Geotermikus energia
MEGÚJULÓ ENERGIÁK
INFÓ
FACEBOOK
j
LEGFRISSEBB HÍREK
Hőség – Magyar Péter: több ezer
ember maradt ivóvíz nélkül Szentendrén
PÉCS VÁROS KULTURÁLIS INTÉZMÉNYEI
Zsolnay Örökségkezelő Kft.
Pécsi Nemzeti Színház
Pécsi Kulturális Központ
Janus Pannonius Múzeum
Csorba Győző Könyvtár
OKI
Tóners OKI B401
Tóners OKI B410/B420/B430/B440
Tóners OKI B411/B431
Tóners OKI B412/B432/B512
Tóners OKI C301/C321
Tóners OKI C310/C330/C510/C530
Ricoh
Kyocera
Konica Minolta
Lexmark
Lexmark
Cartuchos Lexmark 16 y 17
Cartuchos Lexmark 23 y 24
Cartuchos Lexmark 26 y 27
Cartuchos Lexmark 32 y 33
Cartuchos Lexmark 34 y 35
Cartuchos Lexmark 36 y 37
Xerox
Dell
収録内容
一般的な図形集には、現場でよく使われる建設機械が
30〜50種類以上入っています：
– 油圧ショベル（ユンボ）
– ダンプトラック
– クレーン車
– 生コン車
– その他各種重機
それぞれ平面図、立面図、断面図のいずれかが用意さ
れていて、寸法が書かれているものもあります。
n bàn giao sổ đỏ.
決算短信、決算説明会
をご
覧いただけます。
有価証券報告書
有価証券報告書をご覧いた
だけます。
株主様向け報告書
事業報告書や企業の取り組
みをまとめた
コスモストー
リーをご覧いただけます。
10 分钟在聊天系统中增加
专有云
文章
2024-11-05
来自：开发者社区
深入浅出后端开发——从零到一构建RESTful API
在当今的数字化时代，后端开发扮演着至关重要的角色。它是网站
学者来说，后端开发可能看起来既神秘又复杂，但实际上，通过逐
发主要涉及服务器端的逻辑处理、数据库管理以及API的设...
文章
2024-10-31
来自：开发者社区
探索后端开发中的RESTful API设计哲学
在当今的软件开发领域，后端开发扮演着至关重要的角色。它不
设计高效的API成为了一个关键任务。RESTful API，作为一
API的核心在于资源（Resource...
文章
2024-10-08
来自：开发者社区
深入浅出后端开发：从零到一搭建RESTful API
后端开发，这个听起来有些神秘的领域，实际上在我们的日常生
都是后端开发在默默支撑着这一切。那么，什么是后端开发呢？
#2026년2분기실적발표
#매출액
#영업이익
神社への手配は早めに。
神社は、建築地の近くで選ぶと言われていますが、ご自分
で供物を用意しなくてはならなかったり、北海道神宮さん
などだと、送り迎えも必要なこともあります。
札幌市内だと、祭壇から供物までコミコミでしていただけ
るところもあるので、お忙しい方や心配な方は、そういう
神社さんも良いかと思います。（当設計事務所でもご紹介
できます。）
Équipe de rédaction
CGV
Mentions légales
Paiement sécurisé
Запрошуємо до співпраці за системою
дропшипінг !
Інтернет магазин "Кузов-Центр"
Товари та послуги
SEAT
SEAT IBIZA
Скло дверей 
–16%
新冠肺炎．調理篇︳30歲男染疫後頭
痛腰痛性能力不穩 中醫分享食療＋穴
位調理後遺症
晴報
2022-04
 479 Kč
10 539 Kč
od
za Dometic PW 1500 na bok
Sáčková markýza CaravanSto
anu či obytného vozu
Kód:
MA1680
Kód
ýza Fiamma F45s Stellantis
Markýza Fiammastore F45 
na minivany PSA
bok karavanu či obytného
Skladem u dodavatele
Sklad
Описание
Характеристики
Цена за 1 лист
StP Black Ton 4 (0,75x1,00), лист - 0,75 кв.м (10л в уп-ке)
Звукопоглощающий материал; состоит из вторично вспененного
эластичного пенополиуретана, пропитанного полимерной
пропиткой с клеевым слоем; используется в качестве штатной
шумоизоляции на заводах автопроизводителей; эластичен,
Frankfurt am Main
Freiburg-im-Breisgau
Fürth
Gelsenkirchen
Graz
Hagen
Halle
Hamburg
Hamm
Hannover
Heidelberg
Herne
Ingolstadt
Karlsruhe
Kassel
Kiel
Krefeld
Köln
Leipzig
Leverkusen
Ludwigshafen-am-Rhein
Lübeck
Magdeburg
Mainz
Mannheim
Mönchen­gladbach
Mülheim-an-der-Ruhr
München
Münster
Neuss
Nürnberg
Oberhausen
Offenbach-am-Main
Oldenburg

- _TASK DESCRIPTION_
Reproduce the records above exactly.

- _FINISHED EXERCISE_
Geotermikus energia
MEGÚJULÓ ENERGIÁK
INFÓ
FACEBOOK
j
LEGFRISSEBB HÍREK
Hőség – Magyar Péter: több ezer
ember maradt ivóvíz nélkül Szentendrén
PÉCS VÁROS KULTURÁLIS INTÉZMÉNYEI
Zsolnay Örökségkezelő Kft.
Pécsi Nemzeti Színház
Pécsi Kulturális Központ
Janus Pannonius Múzeum
Csorba Győző Könyvtár
OKI
Tóners OKI B401
Tóners OKI B410/B420/B430/B440
Tóners OKI B411/B431
Tóners OKI B412/B432/B512
Tóners OKI C301/C321
Tóners OKI C310/C330/C510/C530
Ricoh
Kyocera
Konica Minolta
Lexmark
Lexmark
Cartuchos Lexmark 16 y 17
Cartuchos Lexmark 23 y 24
Cartuchos Lexmark 26 y 27
Cartuchos Lexmark 32 y 33
Cartuchos Lexmark 34 y 35
Cartuchos Lexmark 36 y 37
Xerox
Dell
収録内容
一般的な図形集には、現場でよく使われる建設機械が
30〜50種類以上入っています：
– 油圧ショベル（ユンボ）
– ダンプトラック
– クレーン車
– 生コン車
– その他各種重機
それぞれ平面図、立面図、断面図のいずれかが用意さ
れていて、寸法が書かれているものもあります。
n bàn giao sổ đỏ.
決算短信、決算説明会
をご
覧いただけます。
有価証券報告書
有価証券報告書をご覧いた
だけます。
株主様向け報告書
事業報告書や企業の取り組
みをまとめた
コスモストー
リーをご覧いただけます。
10 分钟在聊天系统中增加
专有云
文章
2024-11-05
来自：开发者社区
深入浅出后端开发——从零到一构建RESTful API
在当今的数字化时代，后端开发扮演着至关重要的角色。它是网站
学者来说，后端开发可能看起来既神秘又复杂，但实际上，通过逐
发主要涉及服务器端的逻辑处理、数据库管理以及API的设...
文章
2024-10-31
来自：开发者社区
探索后端开发中的RESTful API设计哲学
在当今的软件开发领域，后端开发扮演着至关重要的角色。它不
设计高效的API成为了一个关键任务。RESTful API，作为一
API的核心在于资源（Resource...
文章
2024-10-08
来自：开发者社区
深入浅出后端开发：从零到一搭建RESTful API
后端开发，这个听起来有些神秘的领域，实际上在我们的日常生
都是后端开发在默默支撑着这一切。那么，什么是后端开发呢？
#2026년2분기실적발표
#매출액
#영업이익
神社への手配は早めに。
神社は、建築地の近くで選ぶと言われていますが、ご自分
で供物を用意しなくてはならなかったり、北海道神宮さん
などだと、送り迎えも必要なこともあります。
札幌市内だと、祭壇から供物までコミコミでしていただけ
るところもあるので、お忙しい方や心配な方は、そういう
神社さんも良いかと思います。（当設計事務所でもご紹介
できます。）
Équipe de rédaction
CGV
Mentions légales
Paiement sécurisé
Запрошуємо до співпраці за системою
дропшипінг !
Інтернет магазин "Кузов-Центр"
Товари та послуги
SEAT
SEAT IBIZA
Скло дверей 
–16%
新冠肺炎．調理篇︳30歲男染疫後頭
痛腰痛性能力不穩 中醫分享食療＋穴
位調理後遺症
晴報
2022-04
 479 Kč
10 539 Kč
od
za Dometic PW 1500 na bok
Sáčková markýza CaravanSto
anu či obytného vozu
Kód:
MA1680
Kód
ýza Fiamma F45s Stellantis
Markýza Fiammastore F45 
na minivany PSA
bok karavanu či obytného
Skladem u dodavatele
Sklad
Описание
Характеристики
Цена за 1 лист
StP Black Ton 4 (0,75x1,00), лист - 0,75 кв.м (10л в уп-ке)
Звукопоглощающий материал; состоит из вторично вспененного
эластичного пенополиуретана, пропитанного полимерной
пропиткой с клеевым слоем; используется в качестве штатной
шумоизоляции на заводах автопроизводителей; эластичен,
Frankfurt am Main
Freiburg-im-Breisgau
Fürth
Gelsenkirchen
Graz
Hagen
Halle
Hamburg
Hamm
Hannover
Heidelberg
Herne
Ingolstadt
Karlsruhe
Kassel
Kiel
Krefeld
Köln
Leipzig
Leverkusen
Ludwigshafen-am-Rhein
Lübeck
Magdeburg
Mainz
Mannheim
Mönchen­gladbach
Mülheim-an-der-Ruhr
München
Münster
Neuss
Nürnberg
Oberhausen
Offenbach-am-Main
Oldenburg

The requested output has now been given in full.